### [Activity]
Word for word, copy the data that follows and skip its pictures.

### [Entries supplied]
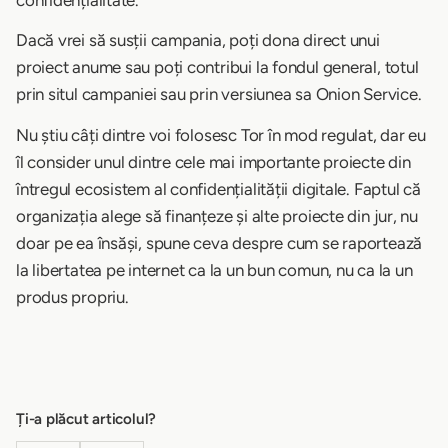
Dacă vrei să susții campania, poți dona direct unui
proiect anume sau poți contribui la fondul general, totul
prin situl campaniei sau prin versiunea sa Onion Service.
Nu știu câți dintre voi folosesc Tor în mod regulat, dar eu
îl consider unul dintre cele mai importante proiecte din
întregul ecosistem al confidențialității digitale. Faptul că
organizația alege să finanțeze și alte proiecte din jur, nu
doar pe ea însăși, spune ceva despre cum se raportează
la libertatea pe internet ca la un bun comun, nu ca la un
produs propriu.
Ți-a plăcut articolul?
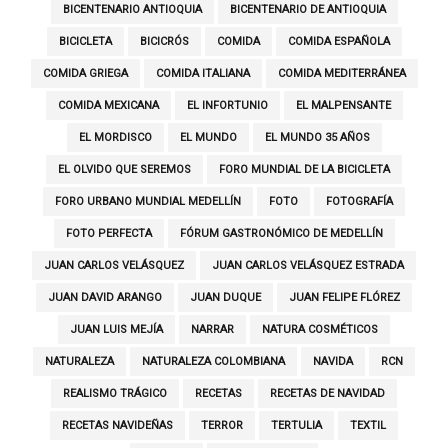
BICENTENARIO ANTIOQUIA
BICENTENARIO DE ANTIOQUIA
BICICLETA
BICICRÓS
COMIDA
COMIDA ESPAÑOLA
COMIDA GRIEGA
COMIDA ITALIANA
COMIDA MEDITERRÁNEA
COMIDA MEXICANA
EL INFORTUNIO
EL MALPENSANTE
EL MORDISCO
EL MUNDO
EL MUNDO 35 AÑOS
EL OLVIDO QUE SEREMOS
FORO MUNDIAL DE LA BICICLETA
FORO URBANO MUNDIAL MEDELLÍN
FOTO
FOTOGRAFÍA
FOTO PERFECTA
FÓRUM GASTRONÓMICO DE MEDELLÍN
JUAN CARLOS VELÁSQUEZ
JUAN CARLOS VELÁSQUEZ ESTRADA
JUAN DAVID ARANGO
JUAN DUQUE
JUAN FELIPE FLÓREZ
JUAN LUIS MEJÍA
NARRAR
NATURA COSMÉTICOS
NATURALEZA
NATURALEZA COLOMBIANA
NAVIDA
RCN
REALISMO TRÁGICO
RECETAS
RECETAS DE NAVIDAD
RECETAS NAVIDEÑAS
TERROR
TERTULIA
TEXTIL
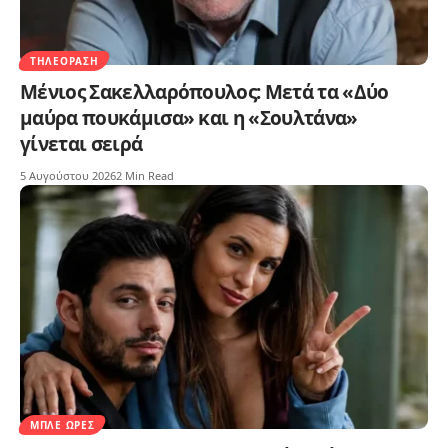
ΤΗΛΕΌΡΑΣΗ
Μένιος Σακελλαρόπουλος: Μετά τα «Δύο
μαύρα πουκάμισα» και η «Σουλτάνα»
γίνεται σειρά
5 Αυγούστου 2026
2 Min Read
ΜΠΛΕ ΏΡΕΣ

### [Answer to the problem]
Dacă vrei să susții campania, poți dona direct unui
proiect anume sau poți contribui la fondul general, totul
prin situl campaniei sau prin versiunea sa Onion Service.
Nu știu câți dintre voi folosesc Tor în mod regulat, dar eu
îl consider unul dintre cele mai importante proiecte din
întregul ecosistem al confidențialității digitale. Faptul că
organizația alege să finanțeze și alte proiecte din jur, nu
doar pe ea însăși, spune ceva despre cum se raportează
la libertatea pe internet ca la un bun comun, nu ca la un
produs propriu.
Ți-a plăcut articolul?
BICENTENARIO ANTIOQUIA
BICENTENARIO DE ANTIOQUIA
BICICLETA
BICICRÓS
COMIDA
COMIDA ESPAÑOLA
COMIDA GRIEGA
COMIDA ITALIANA
COMIDA MEDITERRÁNEA
COMIDA MEXICANA
EL INFORTUNIO
EL MALPENSANTE
EL MORDISCO
EL MUNDO
EL MUNDO 35 AÑOS
EL OLVIDO QUE SEREMOS
FORO MUNDIAL DE LA BICICLETA
FORO URBANO MUNDIAL MEDELLÍN
FOTO
FOTOGRAFÍA
FOTO PERFECTA
FÓRUM GASTRONÓMICO DE MEDELLÍN
JUAN CARLOS VELÁSQUEZ
JUAN CARLOS VELÁSQUEZ ESTRADA
JUAN DAVID ARANGO
JUAN DUQUE
JUAN FELIPE FLÓREZ
JUAN LUIS MEJÍA
NARRAR
NATURA COSMÉTICOS
NATURALEZA
NATURALEZA COLOMBIANA
NAVIDA
RCN
REALISMO TRÁGICO
RECETAS
RECETAS DE NAVIDAD
RECETAS NAVIDEÑAS
TERROR
TERTULIA
TEXTIL
ΤΗΛΕΌΡΑΣΗ
Μένιος Σακελλαρόπουλος: Μετά τα «Δύο
μαύρα πουκάμισα» και η «Σουλτάνα»
γίνεται σειρά
5 Αυγούστου 2026
2 Min Read
ΜΠΛΕ ΏΡΕΣ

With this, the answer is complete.